Antworten auf große Fragen

Die fünf Cluster von „excellent=austria“:
– „Quantum Science Austria“ – Die Rätsel der Quanten­-welt entschlüsseln. Fördervolumen: 35 Millionen Euro.
– „Knowledge in Crisis“ – Die Krise des Wissens verstehen und überwinden. Fördervolumen: 14,9 Millionen Euro.

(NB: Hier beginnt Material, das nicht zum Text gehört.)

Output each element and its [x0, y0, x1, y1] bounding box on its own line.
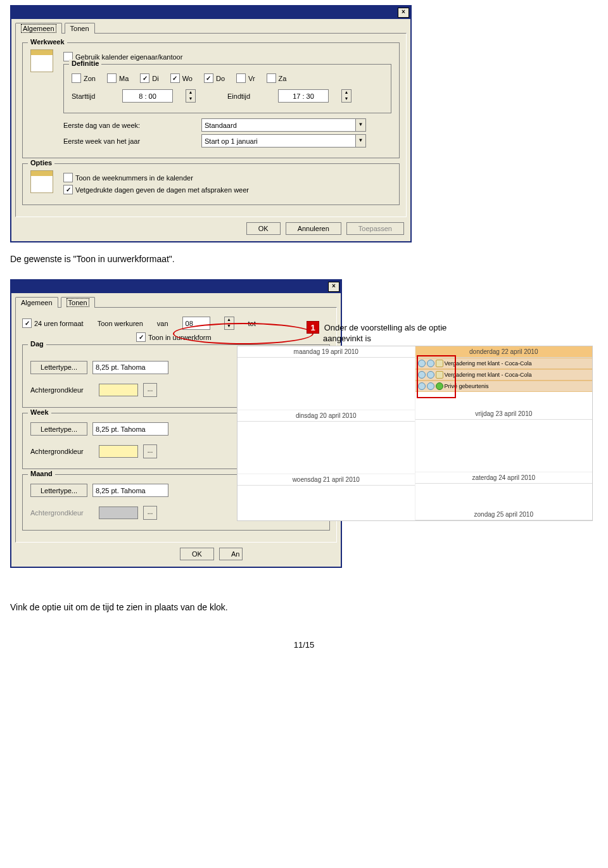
- checkbox-do[interactable]: ✓Do: [204, 73, 225, 83]
- dag-color-swatch: [99, 384, 138, 396]
- titlebar: ×: [11, 280, 341, 293]
- van-label: van: [157, 320, 168, 327]
- cal-head-wed: woensdag 21 april 2010: [238, 474, 415, 486]
- chevron-down-icon: ▼: [355, 119, 365, 131]
- tab-tonen[interactable]: Tonen: [61, 297, 95, 308]
- tab-algemeen[interactable]: Algemeen: [15, 297, 58, 308]
- firstday-dropdown[interactable]: Standaard▼: [201, 118, 366, 132]
- maand-bg-label: Achtergrondkleur: [30, 509, 94, 517]
- cal-head-sun: zondag 25 april 2010: [415, 509, 593, 520]
- starttime-label: Starttijd: [72, 92, 110, 100]
- calendar-week-preview: maandag 19 april 2010 dinsdag 20 april 2…: [237, 346, 593, 521]
- week-color-swatch: [99, 445, 138, 458]
- checkbox-24h[interactable]: ✓24 uren formaat: [22, 318, 84, 328]
- maand-lettertype-button[interactable]: Lettertype...: [30, 484, 87, 497]
- week-color-button[interactable]: ...: [143, 444, 157, 458]
- show-workhours-label: Toon werkuren: [98, 320, 143, 327]
- week-font-display: 8,25 pt. Tahoma: [92, 422, 168, 436]
- calendar-icon: [30, 49, 53, 72]
- apply-button[interactable]: Toepassen: [346, 222, 404, 235]
- doc-paragraph: De gewenste is "Toon in uurwerkformaat".: [0, 242, 608, 275]
- cal-head-fri: vrijdag 23 april 2010: [415, 408, 593, 420]
- maand-color-button[interactable]: ...: [143, 506, 157, 520]
- maand-font-display: 8,25 pt. Tahoma: [92, 484, 168, 497]
- ok-button[interactable]: OK: [246, 222, 281, 235]
- calendar-check-icon: [30, 170, 53, 193]
- callout-number: 1: [307, 321, 319, 334]
- dag-bg-label: Achtergrondkleur: [30, 386, 94, 394]
- cal-head-mon: maandag 19 april 2010: [238, 346, 415, 358]
- annotation-rectangle: [417, 355, 456, 398]
- dialog-calendar-options: × Algemeen Tonen Werkweek Geb: [10, 5, 412, 242]
- close-icon[interactable]: ×: [328, 282, 339, 292]
- composite-screenshot: × Algemeen Tonen ✓24 uren formaat Toon w…: [10, 279, 593, 583]
- firstday-label: Eerste dag van de week:: [63, 122, 196, 129]
- dag-font-display: 8,25 pt. Tahoma: [92, 361, 168, 374]
- tab-algemeen[interactable]: Algemeen: [15, 23, 62, 34]
- checkbox-show-weeknumbers[interactable]: Toon de weeknummers in de kalender: [63, 173, 193, 182]
- page-number: 11/15: [0, 624, 608, 655]
- week-bg-label: Achtergrondkleur: [30, 448, 94, 455]
- ok-button[interactable]: OK: [180, 548, 214, 560]
- checkbox-di[interactable]: ✓Di: [140, 73, 158, 83]
- group-definitie: Definitie Zon Ma ✓Di ✓Wo ✓Do Vr Za: [63, 64, 391, 113]
- cancel-button-partial[interactable]: An: [219, 548, 243, 560]
- cancel-button[interactable]: Annuleren: [286, 222, 341, 235]
- endtime-spinner[interactable]: ▲▼: [341, 89, 352, 103]
- annotation-ellipse: [173, 323, 314, 344]
- cal-head-sat: zaterdag 24 april 2010: [415, 472, 593, 484]
- dag-lettertype-button[interactable]: Lettertype...: [30, 361, 87, 374]
- firstweek-label: Eerste week van het jaar: [63, 137, 196, 145]
- group-title: Werkweek: [28, 38, 67, 46]
- checkbox-zon[interactable]: Zon: [72, 73, 96, 83]
- checkbox-wo[interactable]: ✓Wo: [170, 73, 193, 83]
- checkbox-ma[interactable]: Ma: [107, 73, 129, 83]
- close-icon[interactable]: ×: [398, 8, 409, 18]
- cal-head-tue: dinsdag 20 april 2010: [238, 410, 415, 422]
- callout-1: 1 Onder de voorstelling als de optie aan…: [307, 321, 446, 343]
- endtime-input[interactable]: 17 : 30: [278, 89, 329, 103]
- group-opties: Opties Toon de weeknummers in de kalende…: [22, 163, 400, 205]
- checkbox-vr[interactable]: Vr: [236, 73, 255, 83]
- checkbox-za[interactable]: Za: [267, 73, 287, 83]
- maand-color-swatch: [99, 506, 138, 519]
- titlebar: ×: [11, 6, 410, 19]
- group-werkweek: Werkweek Gebruik kalender eigenaar/kanto…: [22, 42, 400, 158]
- chevron-down-icon: ▼: [355, 135, 365, 147]
- endtime-label: Eindtijd: [227, 92, 265, 100]
- tab-tonen[interactable]: Tonen: [65, 23, 95, 34]
- firstweek-dropdown[interactable]: Start op 1 januari▼: [201, 134, 366, 148]
- group-title: Opties: [28, 159, 54, 167]
- dag-color-button[interactable]: ...: [143, 383, 157, 397]
- doc-paragraph: Vink de optie uit om de tijd te zien in …: [0, 583, 608, 624]
- starttime-input[interactable]: 8 : 00: [122, 89, 173, 103]
- week-lettertype-button[interactable]: Lettertype...: [30, 422, 87, 436]
- checkbox-bold-days[interactable]: ✓Vetgedrukte dagen geven de dagen met af…: [63, 185, 249, 194]
- group-title: Definitie: [69, 60, 101, 67]
- starttime-spinner[interactable]: ▲▼: [186, 89, 196, 103]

– „Materials for Energy Conversion and Storage“ – Neue Materialien für eine emissionsfreie Zukunft entdecken. Fördervolumen: 34,5 Millionen Euro.
– „Microbiomes Drive Planetary Health“ – Die Bedeutung von Mikrobiomen für die planetare Gesundheit verstehen. Fördervolumen: 35 Millionen Euro.
– „Eurasian Transformations“ – Das kulturelle Erbe Eurasiens erforschen. Fördervolumen: rd. 15,5 Millionen Euro.